Each record needs to be retyped exactly, though its pictures should not appear.

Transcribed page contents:
####################

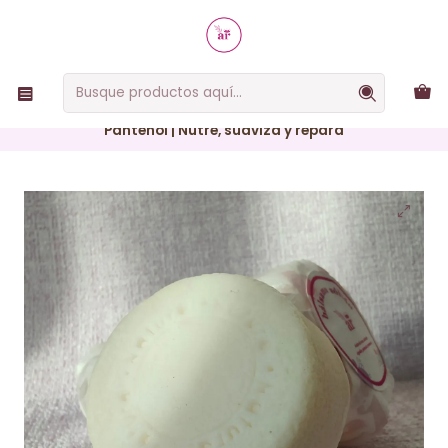
RUTINAS SIMPLES, EFECTIVAS Y NATURALES
Inicio
Productos capilares
Shampoo y bálsamo sólidos
Bálsamo Sólido Capilar con Aceite de Coco, Algodón y
Pantenol | Nutre, suaviza y repara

####################

Response for this exercise:
RUTINAS SIMPLES, EFECTIVAS Y NATURALES
Inicio
Productos capilares
Shampoo y bálsamo sólidos
Bálsamo Sólido Capilar con Aceite de Coco, Algodón y
Pantenol | Nutre, suaviza y repara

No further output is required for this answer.